A recruitment crisis is looming in teacher training, hitting both undergraduate and postgraduate courses, it emerged this week.
Experts predict the biggest drop for a decade in places filled on Post Graduate Certificate in Education courses, while around 80 per cent of Bachelor of Education courses have joined clearing. The take-up in PGCE programmes is reported to be around 13 per cent down on last year.
Latest figures from the Graduate Teacher Training Registry reveal big drops in shortage subjects for secondary PGCE, with only information technology and classics making significant ground on last year.
Physics is worst hit, with a 36 per cent fall in applications, followed by chemistry and German, down 23 per cent, and mathematics, down 22 per cent.
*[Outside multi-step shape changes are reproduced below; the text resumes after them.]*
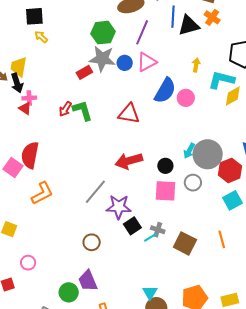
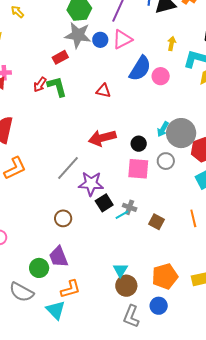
red rectangle: (84, 72) -> (60, 57), moved
red triangle: (129, 114) -> (103, 91), size x0.7
brown square: (185, 243) -> (156, 222), size x0.7

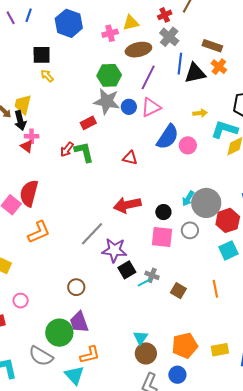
yellow arrow: (172, 43) -> (200, 113), turned 72
brown circle: (63, 218) -> (76, 287), moved
green circle: (39, 268) -> (59, 333), size x1.4

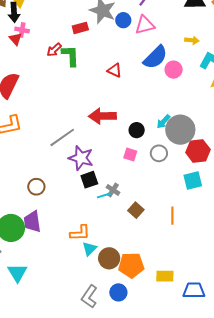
pink square: (162, 237) -> (130, 154), size x0.6
brown circle: (146, 353) -> (109, 258), moved
orange L-shape: (90, 355) -> (80, 233), moved

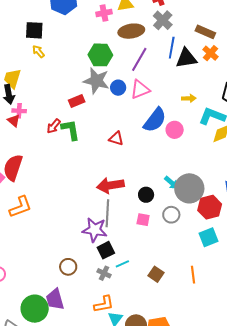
cyan arrow: (163, 122) -> (172, 183), turned -84
gray line: (62, 137) -> (107, 213), moved, turned -44
brown circle: (36, 187) -> (68, 267), moved
gray cross: (113, 190) -> (104, 273), moved

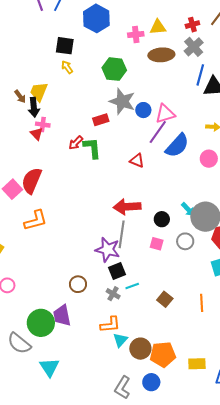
green hexagon: (100, 55) -> (114, 69), moved
purple line: (139, 59) -> (158, 132), moved
pink circle: (175, 130) -> (209, 159), moved

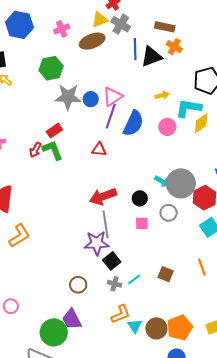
yellow triangle: (158, 27) -> (100, 20), moved
red rectangle: (101, 120) -> (54, 131), moved
cyan line: (132, 286) -> (134, 279), moved

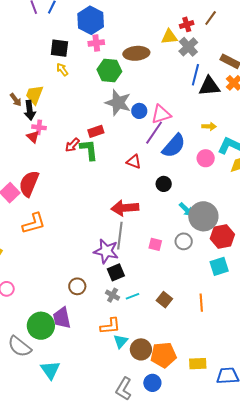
pink cross: (62, 29) -> (96, 43), moved
brown ellipse: (92, 41) -> (136, 53), moved
black circle: (140, 198) -> (164, 184), moved

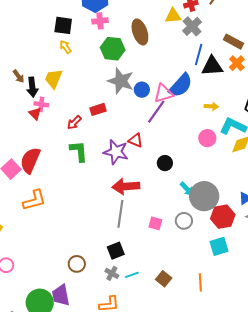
brown ellipse: (136, 53) -> (140, 32), turned 75
yellow trapezoid: (34, 95) -> (54, 79), moved
blue semicircle: (174, 146) -> (181, 85), moved
green L-shape: (89, 150) -> (79, 151), moved
purple star: (106, 251) -> (116, 152), moved

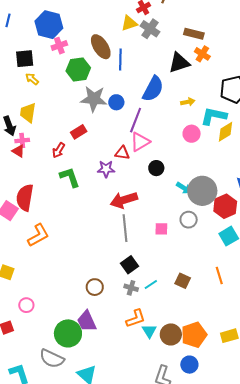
blue line: (199, 54) -> (120, 60), moved
pink triangle: (164, 93) -> (140, 142), moved
purple star: (116, 152) -> (106, 169), size x0.7

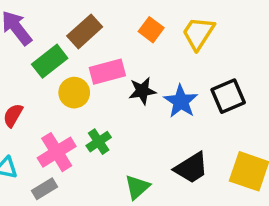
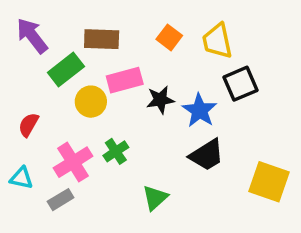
brown rectangle: (85, 31) -> (102, 39), turned 44
yellow trapezoid: (198, 33) -> (217, 41), turned -45
black square: (228, 96) -> (240, 84), moved
black trapezoid: (191, 168) -> (207, 155), moved

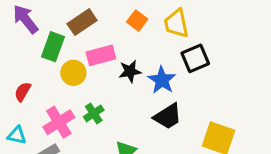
brown rectangle: (102, 39) -> (82, 22), turned -36
green rectangle: (66, 69) -> (53, 47), turned -32

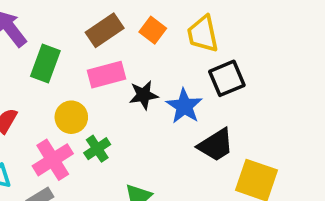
brown rectangle: (82, 22) -> (105, 30), moved
yellow circle: (73, 73) -> (71, 117), moved
black trapezoid: (168, 116) -> (216, 145), moved

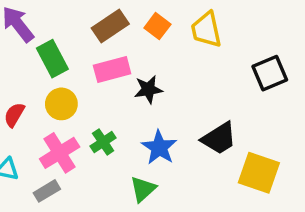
green rectangle: (45, 63) -> (52, 59), turned -48
black square: (227, 78) -> (270, 73), moved
blue star: (184, 106) -> (159, 147), moved
yellow circle: (71, 117) -> (61, 104), moved

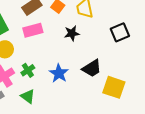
black star: (148, 89) -> (72, 33), moved
green triangle: (143, 189) -> (28, 96), moved, turned -42

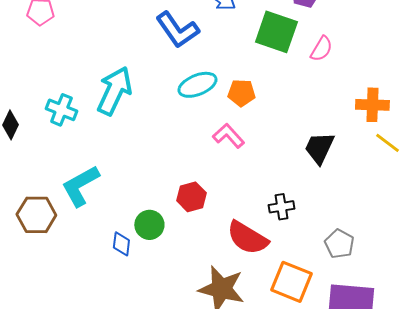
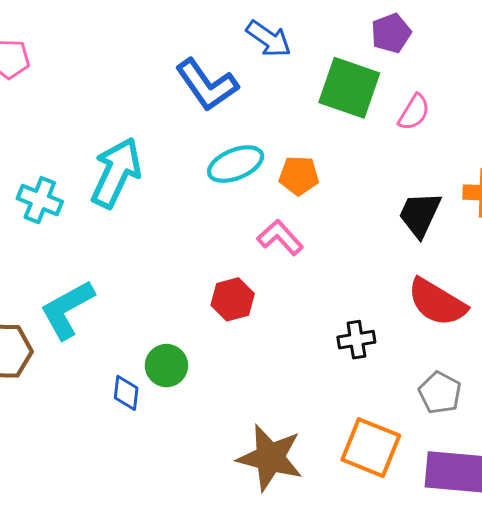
black trapezoid: (319, 148) -> (420, 214), moved
red hexagon: (191, 197) -> (233, 299), moved
red semicircle: (247, 238) -> (437, 302), moved

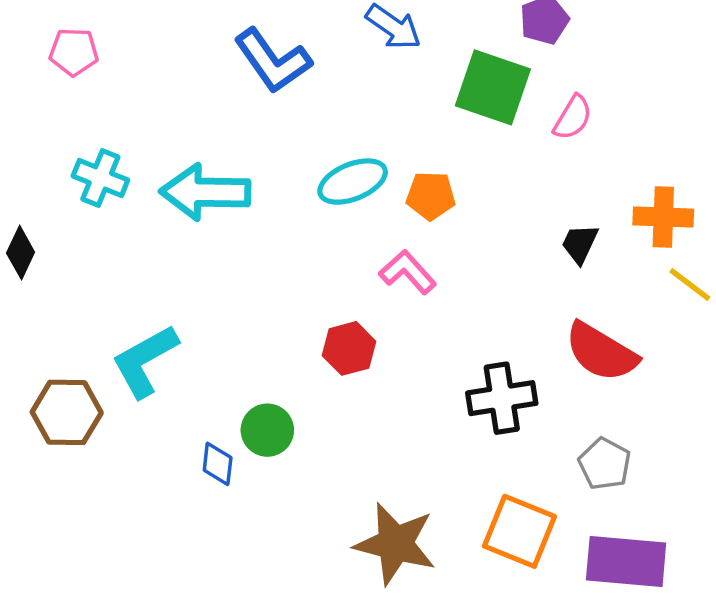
blue L-shape: (207, 85) -> (273, 61), moved
cyan arrow: (116, 173) -> (205, 192), turned -114
cyan cross: (40, 200) -> (100, 178), moved
black trapezoid: (420, 214) -> (580, 244), size x0.7
black cross: (356, 340) -> (502, 398), size x1.5

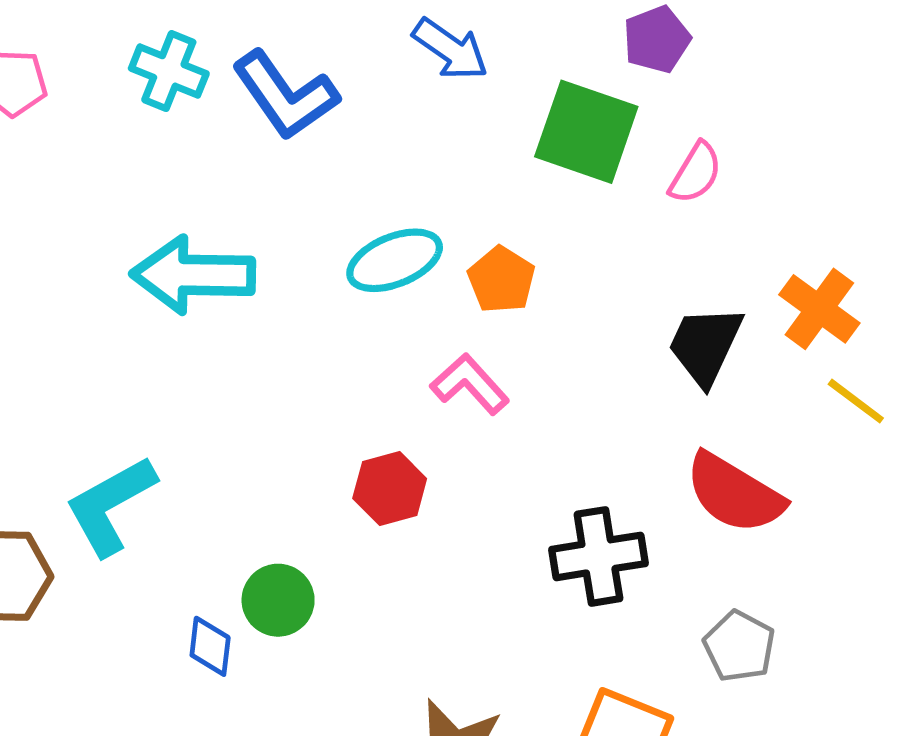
cyan cross: (100, 178) -> (169, 71), moved
orange pentagon: (431, 196) -> (501, 280), turned 30
orange cross: (663, 217) -> (819, 309), turned 34
black trapezoid: (580, 244) -> (705, 345), size x1.5

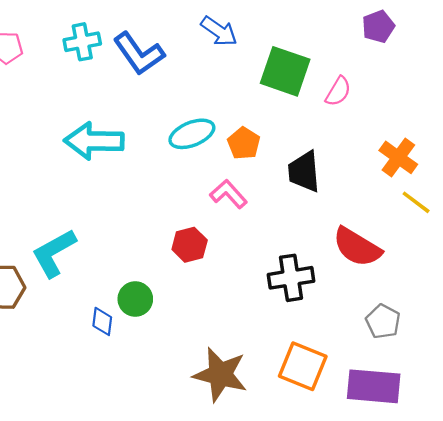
purple pentagon: (657, 39) -> (378, 27), moved
cyan cross: (169, 71) -> (82, 42), turned -33
black trapezoid: (705, 345) -> (304, 172), moved, turned -30
gray pentagon: (739, 646) -> (383, 321), moved

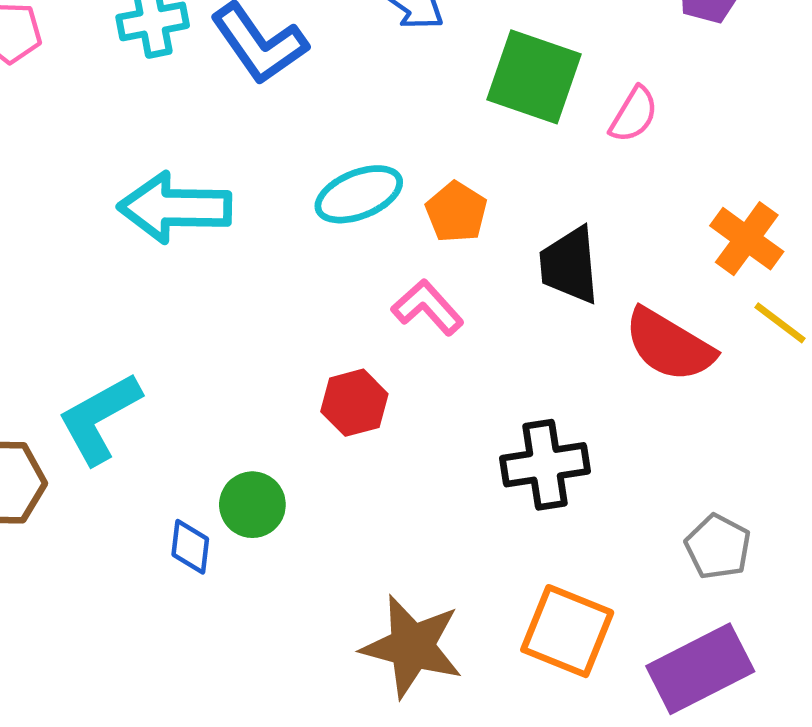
red semicircle: (357, 247) -> (669, 345), moved
purple rectangle: (374, 386) -> (700, 669), turned -32

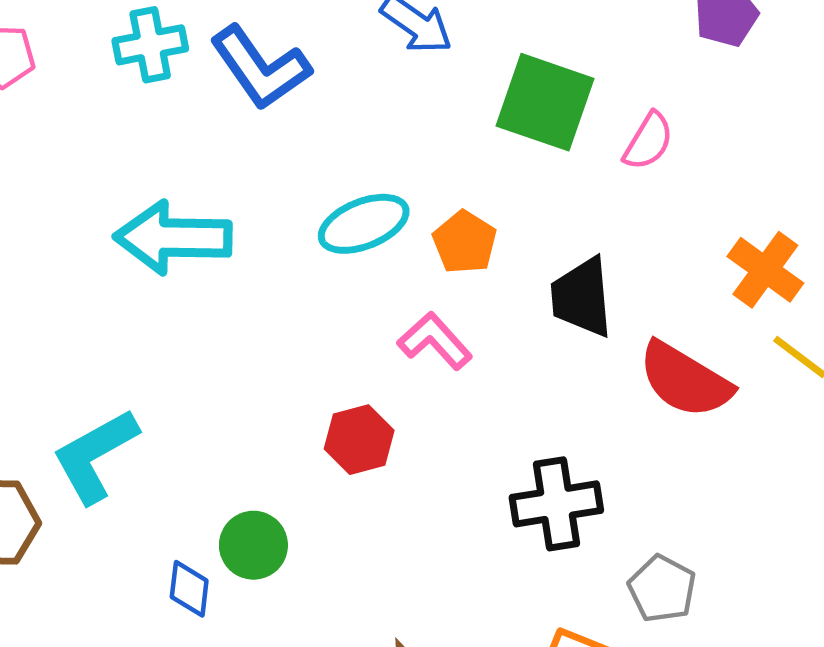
gray pentagon: (718, 547) -> (662, 589), moved

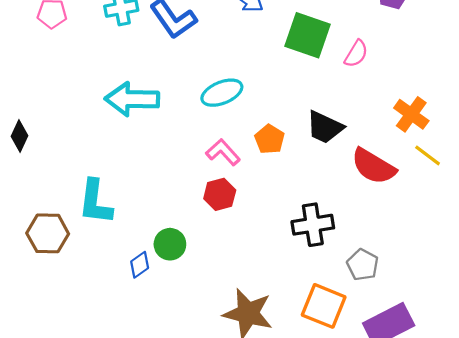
orange pentagon: (465, 242) -> (270, 139), moved
black trapezoid: (582, 297) -> (325, 127), turned -60
pink L-shape: (435, 341) -> (223, 152), moved
cyan L-shape: (95, 456) -> (95, 202), turned -54
blue diamond: (189, 589) -> (140, 265), turned 48

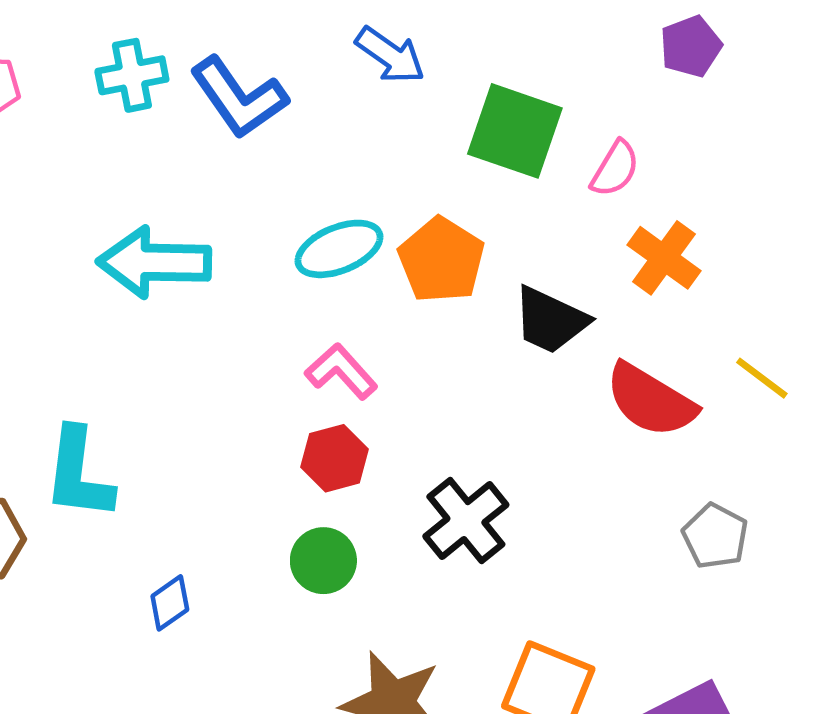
orange cross: (411, 114) -> (664, 258), moved
orange pentagon: (270, 139) -> (441, 260), moved, size x1.4
black cross: (313, 225) -> (466, 521), moved, turned -30
green circle: (170, 244) -> (323, 561), moved
gray pentagon: (363, 265) -> (715, 536), moved

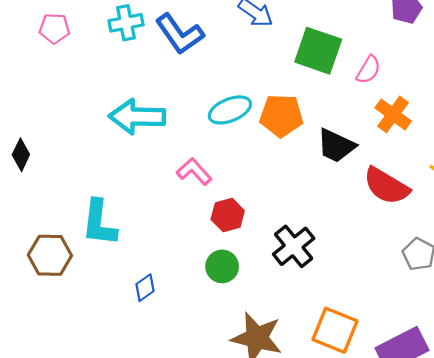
orange pentagon: (441, 260) -> (281, 116), turned -30
pink L-shape: (341, 371) -> (194, 171), moved

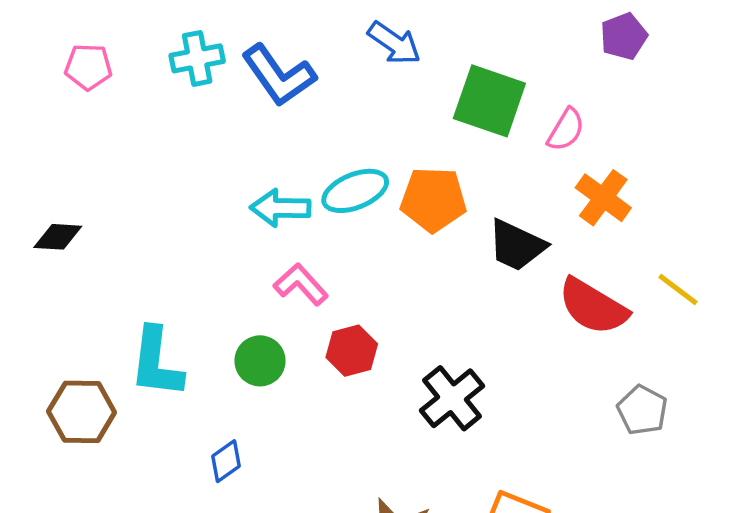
cyan arrow: (137, 117) -> (280, 208), moved, size x0.7
black diamond: (21, 155) -> (58, 237), moved, turned 68
green circle: (222, 266) -> (260, 361), moved

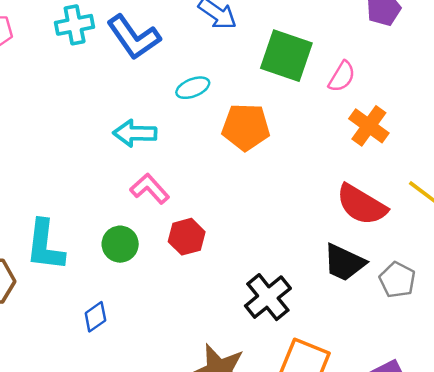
cyan ellipse: (355, 191) -> (193, 88), moved, size x0.7
black trapezoid: (517, 245) -> (344, 263), moved
black cross: (452, 398) -> (268, 297), moved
Other subjects which in the past have had less trouble attracting applicants, including geography and art, are also facing recruitment problems.
Even some of the most prestigious teacher training institutions have been affected. Durham University still has a quarter of its secondary PGCE places left to fill.
Richard Gott, professor of education at Durham, said it was the first time that more popular subjects like geography had been hit by a teacher training recruitment slump. He said that on the evidence so far, the Teacher Training Agency's advertising recruitment campaign had not worked.
Goldsmiths College reported that it was still trying to fill PGCE places, particularly in maths, the sciences and languages. Meanwhile, the Universities and Colleges Admissions Service said applications for BEd courses were 15 per cent down.
Tony Higgins, UCAS chief executive, said teacher training was suffering alongside other "caring" subjects such as nursing and social services, while more "hard-nosed" courses like business studies and marketing were filling up.
"Students appear to be aware that they may be graduating with bigger debts and therefore need to take subjects preparing them for the better paid professions," he said.
It was likely that a growing number of would-be teachers would shun the four-year BEd in favour of a three-year general degree followed by a fee-free PGCE, he added.
John Howson, education consultant, said the situation would have been worse without the TTA recruitment campaign.
A spokesman for the TTA said: "Although we must be concerned about the current figures, we set out a recruitment strategy for five years. We knew this would be something that would take quite a while to turn around."